%%

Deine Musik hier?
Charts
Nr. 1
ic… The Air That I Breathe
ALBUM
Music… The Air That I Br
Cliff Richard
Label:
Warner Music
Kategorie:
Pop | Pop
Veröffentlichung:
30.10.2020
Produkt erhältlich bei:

%%
%%

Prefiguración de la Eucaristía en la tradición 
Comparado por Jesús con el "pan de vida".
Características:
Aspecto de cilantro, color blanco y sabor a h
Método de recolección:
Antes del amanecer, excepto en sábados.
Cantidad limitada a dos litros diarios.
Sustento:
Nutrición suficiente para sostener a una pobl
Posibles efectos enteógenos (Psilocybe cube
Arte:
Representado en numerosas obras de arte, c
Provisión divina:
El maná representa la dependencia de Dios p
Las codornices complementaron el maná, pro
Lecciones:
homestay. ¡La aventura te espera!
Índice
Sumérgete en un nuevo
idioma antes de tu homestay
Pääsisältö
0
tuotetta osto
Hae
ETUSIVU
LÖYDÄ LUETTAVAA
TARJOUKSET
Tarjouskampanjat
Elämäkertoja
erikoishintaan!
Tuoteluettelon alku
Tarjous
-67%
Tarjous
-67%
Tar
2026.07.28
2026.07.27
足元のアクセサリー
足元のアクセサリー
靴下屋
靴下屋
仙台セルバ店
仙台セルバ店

%%
%%

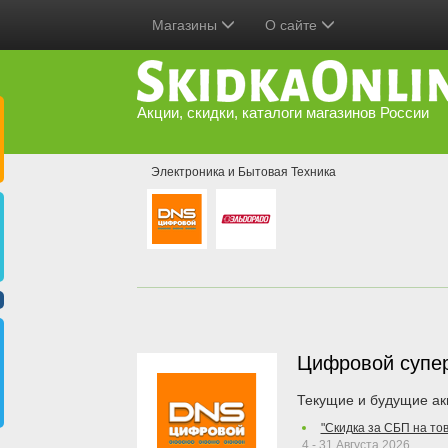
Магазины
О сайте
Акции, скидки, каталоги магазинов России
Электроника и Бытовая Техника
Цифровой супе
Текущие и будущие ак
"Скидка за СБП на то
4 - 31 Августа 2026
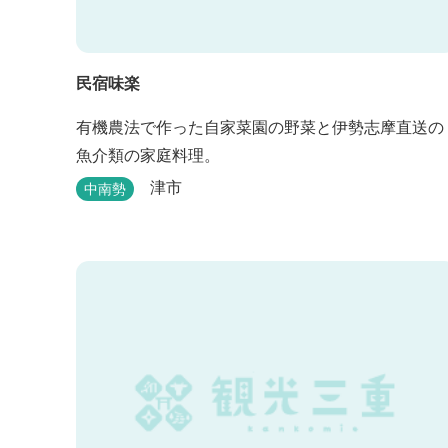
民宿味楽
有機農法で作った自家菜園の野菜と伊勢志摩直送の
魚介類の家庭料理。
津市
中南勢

%%

* [TASK INSTRUCTIONS] Check each line in the entries above for the string "homestay", then give the number of matching lines alone.

* [ANSWER BOX] 2